Migliorare lo stato nutrizionale dei pazienti affetti da COVID-19 può rappresentare una opzione terapeutica per migliorare la risposta all’infezione.
Di Marco Marchetti
Ricercatore Università Roma Tor Vergata
L’infezione da COVID-19 è stata, ormai da giorni, definita come pandemia dall’Organizzazione Mondiale della Sanità ed impatta in modo rilevante sulla vita di tutti gli abitanti del pianeta.
L’origine, il decorso e le potenziali cure di questa infezione sono tutt’ora oggetto di studi e le osservazioni che si susseguono aggiornano costantemente i dati ed i punti di vista sui potenziali interventi che le autorità sanitarie mondiali possono decidere di mettere in atto.
In questo quadro di estrema incertezza, accanto alla fondamentale raccomandazione di osservare le misure di distanziamento sociale allo scopo di limitare il contagio e quindi il diffondersi del virus, la prudenza impone massima cautela nell’avanzare ipotesi o suggerire comportamenti.
Possiamo fare però, almeno in ambito nutrizionale, alcune considerazioni.

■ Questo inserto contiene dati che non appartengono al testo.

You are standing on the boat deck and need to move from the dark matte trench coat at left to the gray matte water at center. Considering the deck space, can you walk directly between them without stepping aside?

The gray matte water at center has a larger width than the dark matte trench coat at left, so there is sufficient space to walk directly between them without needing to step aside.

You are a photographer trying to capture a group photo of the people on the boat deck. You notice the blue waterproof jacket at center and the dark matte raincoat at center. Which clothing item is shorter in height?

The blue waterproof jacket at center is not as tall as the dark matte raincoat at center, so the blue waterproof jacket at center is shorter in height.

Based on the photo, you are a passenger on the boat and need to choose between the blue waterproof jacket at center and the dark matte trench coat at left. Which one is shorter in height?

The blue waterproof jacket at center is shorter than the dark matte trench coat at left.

Come sappiamo dai dati forniti dall’Istituto Superiore di Sanità, questo virus, in Italia, sta mostrando una letalità maggiore in pazienti di età più avanzata ed affetti da altre concomitanti patologie. D’altra parte, numerosi studi rivelano che in media il 45% della popolazione ricoverata risulta malnutrito e la malnutrizione, specialmente proteica, determina una peggiore performance dei pazienti nei confronti di qualsiasi patologia.
I pazienti anziani, più fragili di fronte all’infezione da COVID-19, sono spesso già di per se’ malnutriti e sovente convivono con uno stato di sarcopenia.

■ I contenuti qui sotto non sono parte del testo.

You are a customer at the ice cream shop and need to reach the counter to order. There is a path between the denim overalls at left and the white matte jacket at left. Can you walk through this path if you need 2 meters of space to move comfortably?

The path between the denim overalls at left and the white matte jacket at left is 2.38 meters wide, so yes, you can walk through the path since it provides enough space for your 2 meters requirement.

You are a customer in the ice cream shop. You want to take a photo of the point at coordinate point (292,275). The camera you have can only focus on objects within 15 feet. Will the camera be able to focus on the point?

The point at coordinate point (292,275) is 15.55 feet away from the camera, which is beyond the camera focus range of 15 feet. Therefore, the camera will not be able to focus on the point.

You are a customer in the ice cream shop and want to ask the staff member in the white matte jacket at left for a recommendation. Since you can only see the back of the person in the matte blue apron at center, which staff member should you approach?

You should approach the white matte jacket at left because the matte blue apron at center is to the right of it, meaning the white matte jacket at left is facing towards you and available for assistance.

La sarcopenia, ossia la perdita di massa muscolare accompagnata da un deficit di forza e\o prestazione, peggiora tra l’altro la funzione respiratoria esponendo maggiormente il paziente alle conseguenze più gravi dovute al contagio da COVID-19.
L’allettamento ed il conseguente stato di immobilità non fanno che peggiorare la composizione corporea del paziente andando, a loro volta, a peggiorare lo stato di fragilità preesistente.
Migliorare, quindi, la composizione corporea di pazienti anziani affetti da Covid-19 appare una valida opzione terapeutico-nutrizionale.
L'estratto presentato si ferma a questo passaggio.